What is needed:
Your answer should consist only of the lines from the line containing "Zahnrad-Differenzial" through the last line below, each repeated exactly.

Stored entries:
___

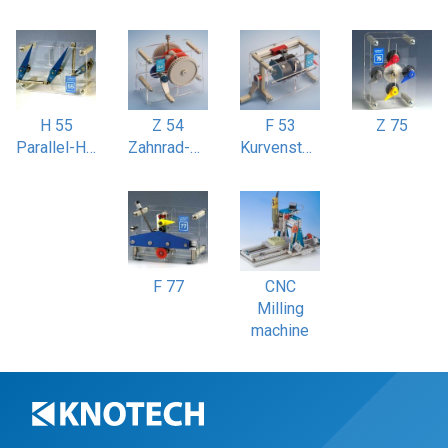
H 55
Z 54
F 53
Z 75
Parallel-Hebelgetriebe Scheibenwischer
Zahnrad-Differenzial
Kurvensteuerung zwangsgeführt
F 77
CNC
Milling
machine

___

Answer to the problem:
Zahnrad-Differenzial
Kurvensteuerung zwangsgeführt
F 77
CNC
Milling
machine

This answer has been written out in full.